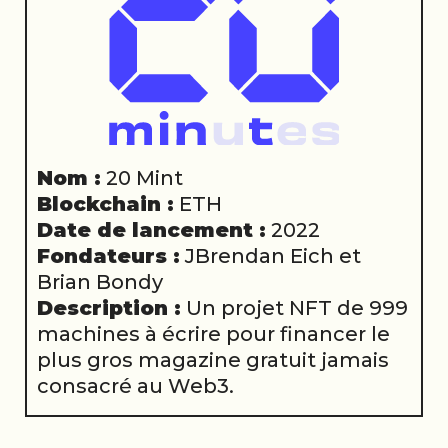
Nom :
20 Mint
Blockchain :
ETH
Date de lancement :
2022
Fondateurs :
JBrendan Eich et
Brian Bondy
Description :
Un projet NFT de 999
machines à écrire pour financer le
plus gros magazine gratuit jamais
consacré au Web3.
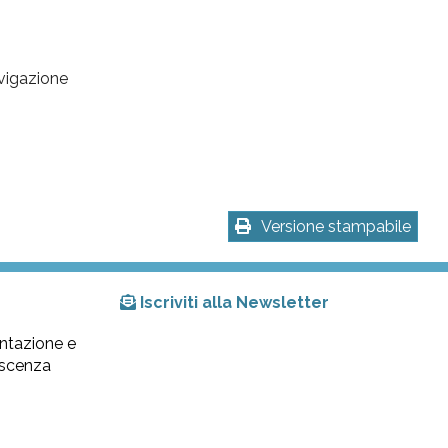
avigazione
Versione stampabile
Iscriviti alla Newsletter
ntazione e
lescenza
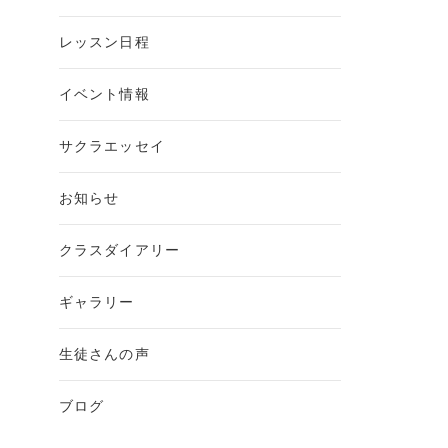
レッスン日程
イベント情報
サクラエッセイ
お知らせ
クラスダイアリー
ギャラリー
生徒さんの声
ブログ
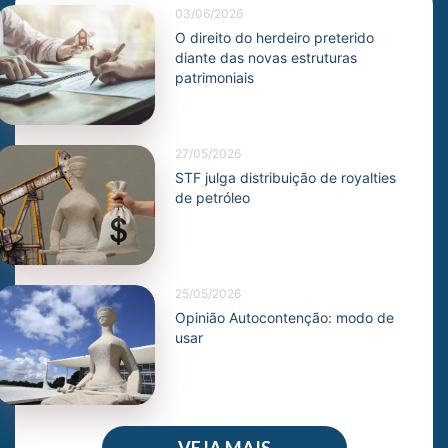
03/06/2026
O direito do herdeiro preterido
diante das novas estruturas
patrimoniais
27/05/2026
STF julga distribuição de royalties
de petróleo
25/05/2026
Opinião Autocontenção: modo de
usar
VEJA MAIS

- - - -

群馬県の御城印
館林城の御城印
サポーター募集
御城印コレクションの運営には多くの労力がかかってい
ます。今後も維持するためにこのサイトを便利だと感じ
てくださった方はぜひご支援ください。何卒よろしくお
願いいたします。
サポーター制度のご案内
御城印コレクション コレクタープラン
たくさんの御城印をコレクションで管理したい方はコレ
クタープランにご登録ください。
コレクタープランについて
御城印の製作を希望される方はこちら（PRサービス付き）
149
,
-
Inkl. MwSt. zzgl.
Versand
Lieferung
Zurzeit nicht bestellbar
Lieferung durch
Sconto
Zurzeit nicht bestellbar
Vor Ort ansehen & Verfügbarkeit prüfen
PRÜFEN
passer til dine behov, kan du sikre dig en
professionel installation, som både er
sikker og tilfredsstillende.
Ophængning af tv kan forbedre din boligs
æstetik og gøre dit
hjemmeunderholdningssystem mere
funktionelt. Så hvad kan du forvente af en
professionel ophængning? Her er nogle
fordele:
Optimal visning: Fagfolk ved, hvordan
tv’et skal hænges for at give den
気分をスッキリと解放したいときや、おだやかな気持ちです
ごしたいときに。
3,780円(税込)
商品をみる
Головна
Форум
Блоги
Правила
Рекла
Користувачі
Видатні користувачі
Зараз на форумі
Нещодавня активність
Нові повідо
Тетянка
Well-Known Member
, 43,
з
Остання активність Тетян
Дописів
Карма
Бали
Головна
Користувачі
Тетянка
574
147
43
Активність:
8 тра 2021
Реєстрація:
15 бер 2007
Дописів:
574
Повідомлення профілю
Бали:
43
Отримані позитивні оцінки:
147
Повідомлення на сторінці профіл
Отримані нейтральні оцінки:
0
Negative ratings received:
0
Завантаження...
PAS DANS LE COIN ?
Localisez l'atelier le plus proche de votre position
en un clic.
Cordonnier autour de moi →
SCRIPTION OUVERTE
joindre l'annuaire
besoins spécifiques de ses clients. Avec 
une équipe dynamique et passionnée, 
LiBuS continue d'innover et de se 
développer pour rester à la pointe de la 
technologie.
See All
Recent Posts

- - - -

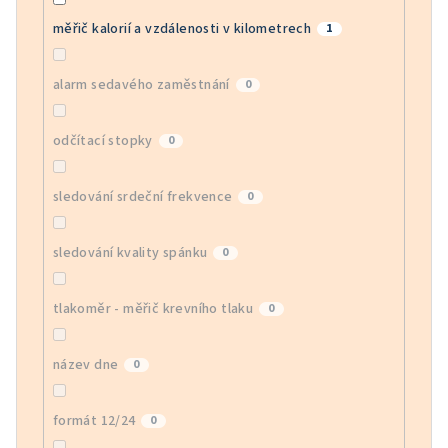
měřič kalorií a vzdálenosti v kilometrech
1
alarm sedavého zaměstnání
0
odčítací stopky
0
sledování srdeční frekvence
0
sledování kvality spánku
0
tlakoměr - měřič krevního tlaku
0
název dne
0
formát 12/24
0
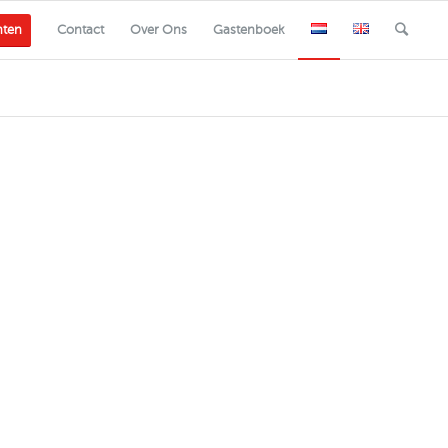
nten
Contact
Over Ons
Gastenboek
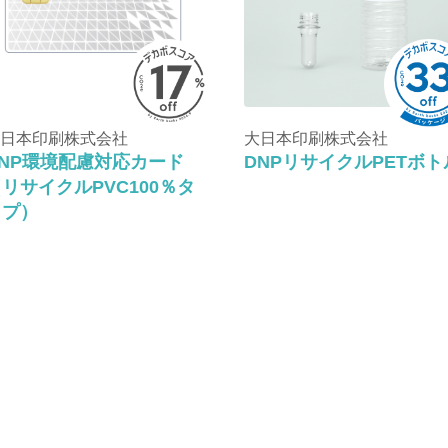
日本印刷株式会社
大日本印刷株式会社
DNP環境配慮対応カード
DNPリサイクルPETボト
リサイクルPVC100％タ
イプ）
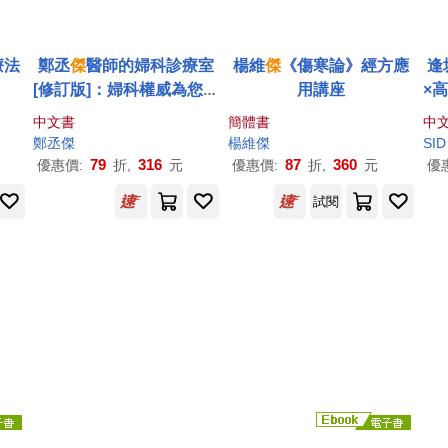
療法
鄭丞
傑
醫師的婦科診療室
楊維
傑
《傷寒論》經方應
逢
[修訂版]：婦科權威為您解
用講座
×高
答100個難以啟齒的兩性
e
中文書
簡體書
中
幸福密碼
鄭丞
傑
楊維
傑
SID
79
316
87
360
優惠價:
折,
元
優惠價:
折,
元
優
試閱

- - - -

Your answer should consist of the lines above that hold the word "Повідомлення", copied exactly.

Повідомлення профілю
Повідомлення на сторінці профіл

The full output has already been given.